Hello,
I am wondering about when to use the attach
clause. I have two different use cases in a Fortran code:
- A pointer to a 3D array that is allocated on the device, to be used inside a kernel.
- An array of pointers to 3D arrays that are allocated on the device, to be used inside a kernel.
See two minimal working examples below.
program p
implicit none
integer, parameter :: n = 50
call bla(n)
call bla(n)
call bla(n)
contains
subroutine bla(n)
integer, intent(in) :: n
real, allocatable, target , save :: a_t(:,:,:)
real, pointer, save :: a_p(:,:,:)
logical, save :: is_first = .true.
integer :: i,j,k
if(is_first) then
is_first = .false.
allocate(a_t(n,n,n))
a_t(:,:,:) = 0.
a_p => a_t
!$acc enter data create(a_t)
!!$acc enter data attach(a_p) ! **NOT NEEDED**
end if
!
!$acc parallel loop collapse(3) default(present)
do k=1,n
do j=1,n
do i=1,n
a_p(i,j,k) = a_p(i,j,k) + 1.
end do
end do
end do
!$acc update self(a_p)
print*,a_p(5,5,5)
end subroutine bla
end program p
This program doesn’t need the !$acc enter data attach(a_p)

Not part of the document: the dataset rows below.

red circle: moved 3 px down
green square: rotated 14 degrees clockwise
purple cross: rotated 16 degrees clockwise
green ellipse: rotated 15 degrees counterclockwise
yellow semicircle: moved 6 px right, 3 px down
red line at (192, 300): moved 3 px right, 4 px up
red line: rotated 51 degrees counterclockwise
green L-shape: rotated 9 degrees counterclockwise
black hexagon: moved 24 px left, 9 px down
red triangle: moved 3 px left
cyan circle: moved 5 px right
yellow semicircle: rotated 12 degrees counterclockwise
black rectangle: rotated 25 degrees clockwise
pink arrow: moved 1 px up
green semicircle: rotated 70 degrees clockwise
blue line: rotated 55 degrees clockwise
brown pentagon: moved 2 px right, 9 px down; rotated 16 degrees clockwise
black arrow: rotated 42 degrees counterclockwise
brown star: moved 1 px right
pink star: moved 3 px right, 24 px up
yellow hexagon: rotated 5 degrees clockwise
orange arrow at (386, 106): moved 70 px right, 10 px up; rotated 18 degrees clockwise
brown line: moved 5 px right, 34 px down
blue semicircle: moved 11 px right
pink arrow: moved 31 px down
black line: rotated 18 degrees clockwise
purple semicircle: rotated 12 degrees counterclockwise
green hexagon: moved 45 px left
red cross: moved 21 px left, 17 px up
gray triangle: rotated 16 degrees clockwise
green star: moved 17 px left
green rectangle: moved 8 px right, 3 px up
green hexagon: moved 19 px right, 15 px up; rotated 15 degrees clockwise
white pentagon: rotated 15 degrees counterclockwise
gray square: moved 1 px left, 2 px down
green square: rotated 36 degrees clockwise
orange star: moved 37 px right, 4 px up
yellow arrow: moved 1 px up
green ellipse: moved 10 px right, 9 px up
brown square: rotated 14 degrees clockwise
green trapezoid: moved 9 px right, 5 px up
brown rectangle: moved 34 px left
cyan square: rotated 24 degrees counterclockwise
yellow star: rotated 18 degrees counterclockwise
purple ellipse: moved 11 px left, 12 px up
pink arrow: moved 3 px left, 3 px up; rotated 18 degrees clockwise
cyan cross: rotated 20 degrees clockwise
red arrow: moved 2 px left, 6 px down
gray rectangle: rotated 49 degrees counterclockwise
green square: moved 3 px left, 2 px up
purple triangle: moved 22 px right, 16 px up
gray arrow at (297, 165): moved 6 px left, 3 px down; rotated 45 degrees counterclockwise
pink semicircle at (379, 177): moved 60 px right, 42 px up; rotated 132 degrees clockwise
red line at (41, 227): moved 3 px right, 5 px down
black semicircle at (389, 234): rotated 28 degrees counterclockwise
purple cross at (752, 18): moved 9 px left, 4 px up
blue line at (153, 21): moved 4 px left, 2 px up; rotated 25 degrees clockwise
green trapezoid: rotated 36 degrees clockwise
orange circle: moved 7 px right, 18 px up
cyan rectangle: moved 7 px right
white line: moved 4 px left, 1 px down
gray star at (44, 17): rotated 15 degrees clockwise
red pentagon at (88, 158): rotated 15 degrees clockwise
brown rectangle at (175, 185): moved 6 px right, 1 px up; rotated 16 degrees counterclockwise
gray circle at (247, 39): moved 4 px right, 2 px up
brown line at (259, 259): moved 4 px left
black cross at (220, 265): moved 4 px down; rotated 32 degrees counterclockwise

directive to run correctly:
$ nvfortran -acc test.f90 && ./a.out
1.000000
2.000000
3.000000
Now, in this program:
program p
implicit none
integer, parameter :: n = 50
call bla(n)
call bla(n)
call bla(n)
contains
subroutine bla(n)
integer, intent(in) :: n
type :: arr
real, allocatable :: s(:,:,:)
end type arr
type :: arr_ptr
real, pointer, contiguous :: s(:,:,:)
end type arr_ptr
type(arr) , allocatable, target, save :: a_t(:)
type(arr_ptr), allocatable , save :: a_p(:)
logical, save :: is_first = .true.
integer :: i,j,k
if(is_first) then
is_first = .false.
allocate(a_t(2))
allocate(a_t(1)%s(n,n,n))
a_t(1)%s(:,:,:) = 0.
allocate(a_p(1))
a_p(1)%s => a_t(1)%s
!$acc enter data create(a_t,a_p)
!$acc enter data copyin(a_t(1)%s)
!!$acc enter data attach(a_p(1)%s) ! **NEEDED**
end if
!
!$acc parallel loop collapse(3) default(present)
do k=1,n
do j=1,n
do i=1,n
a_p(1)%s(i,j,k) = a_p(1)%s(i,j,k) + 1.
end do
end do
end do
!$acc update self(a_p(1)%s)
print*,a_p(1)%s(5,5,5)
end subroutine bla
end program p
Does need the !$acc enter data attach
, else:
$ nvfortran -acc test_attach.f90 && ./a.out
Failing in Thread:1
Accelerator Fatal Error: call to cuStreamSynchronize returned error 700 (CUDA_ERROR_ILLEGAL_ADDRESS): Illegal address during kernel execution
For the first program, is this valid OpenACC, or is the compiler ensuring the “attachment”? In the latter case, would a compiler output Generating implicit attach, similar to other outputs, make sense here (although perhaps the compiler is not generating OpenACC code to ensure the “attachment”)?
If the code is not (OpenACC) standard-conforming, I guess it would be good to always use an attach
directive in cases like this.
Thanks in advance!
Pedro